After a difficult week at Turf Moor this was the perfect way to silence the growing critics.

The inquest after a fourth successive Premier League defeat had been difficult. There had been worrying signs at Wolves, despite the narrow scoreline.

Burnley looked toothless in attack and were offering up plenty of chances to the opposition. They’d faced 76 shots in three games.

But this response against Bournemouth was almost the perfect day for the Clarets. They rediscovered their mojo in front of goal, scoring four in a game for the first time since New Year’s Eve 2016 when Sunderland were beaten 4-1.

Having Johann Berg Gudmundsson back to his best was a big help in terms of creativity, while Aaron Lennon also turned in perhaps his best performance in a Burnley shirt.

They also defended resolutely. When Bournemouth were piling the pressure on in the second half Burnley never looked like folding and clear chances were few and far between.

Those were encouraging signs.


Right at the start of his post-match press conference Sean Dyche revealed the meeting that he’d held with his players in midweek.

It sounded like a heart-to-heart, with Dyche reminding the squad of his pride in them, of their recent achievements and how the story was far from finished.
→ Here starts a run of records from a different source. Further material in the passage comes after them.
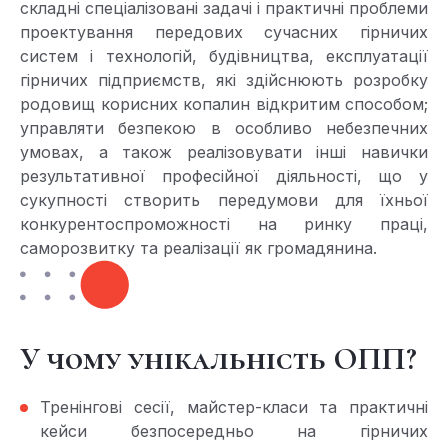
складні спеціалізовані задачі і практичні проблеми
проектування передових сучасних гірничих
систем і технологій, будівництва, експлуатації
гірничих підприємств, які здійснюють розробку
родовищ корисних копалин відкритим способом;
управляти безпекою в особливо небезпечних
умовах, а також реалізовувати інші навички
результативної професійної діяльності, що у
сукупності створить передумови для їхньої
конкурентоспроможності на ринку праці,
саморозвитку та реалізації як громадянина.
У чому унікальність ОПП?
Тренінгові сесії, майстер-класи та практичні
кейси безпосередньо на гірничих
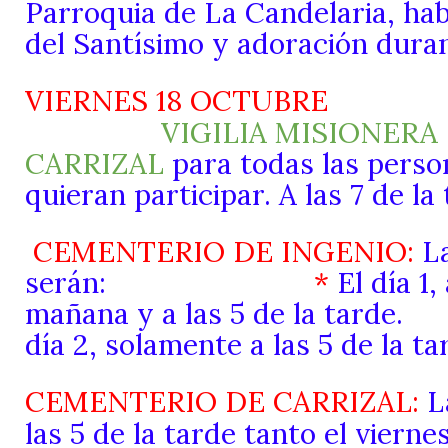
Parroquia de La Candelaria, ha
del Santísimo y adoración dura
VIERNES 18 OCTUBRE
VIGILIA MISIONERA
CARRIZAL
para todas las perso
quieran participar. A las 7 de la 
CEMENTERIO DE INGENIO:
La
serán:
*
El día 1, 
mañana y a las 5 de la
día 2, solamente a las 5 de la ta
CEMENTERIO DE CARRIZAL:
La
las 5 de la tarde tanto el vierne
But he told him it was up to them to continue the journey.

They responded impressively and several players mentioned it in their own post-match interviews as well.

Such meetings can’t be a regular tactic or they will lose their impact, but they’ve worked previously at Turf Moor.

A few home truths were aired midway through the 2015/16 Championship season, inspiring Burnley’s 23 game unbeaten run to the title. Again Dyche got a response this week.


On Thursday Matej Vydra had spoken about the fragile nature of confidence in football. But the good thing about confidence is that it can return just as quickly as it disappeared.

You could sense confidence and belief seeping back into the side from the early stages at Turf Moor.

Of course a goal helps, but just as crucial was the second arriving just two minutes later. Had this game remained 1-0 for most of the second half then the fear could easily have crept back in to Burnley’s play.

Instead they had a two-goal cushion, increased confidence and they seized their late chances to put the game to bed.

Dyche v Howe

There is always a storyline when these two managers meet and after Arsene Wenger’s departure from Arsenal in the summer they were now the two longest serving bosses in the Premier League.

Domestically they are the leading lights for British bosses in the game as well and both have enjoyed success at their respective clubs.

They regularly seem to be swapping places as the best British managers in the game. Last year’s achievements at Turf Moor propelled Dyche into that position, especially with Bournemouth having to recover from a slow start.

This season it’s Howe who has been winning the plaudits, with the Cherries in fine early season form.

But for the third time in five Premier League meetings it Dyche who claimed the upper hand on the day.


We all know Gareth Southgate is a regular at Turf Moor and given the number of English players on show you can see why he chose this fixture as his Saturday afternoon base.

Figures from the first five weekends of the Premier League campaign show that just 30 per cent of players featuring qualify to be picked by the Three Lions boss.

So to see 12 players available to him on the pitch from the start at Turf Moor must have cheered Southgate, with a further 10 on the bench.

No doubt he was checking out Bournemouth’s in-form striker Callum Wilson, who had a frustrating afternoon, marshalled well by Ben Mee and James Tarkowski, who Southgate knows all about.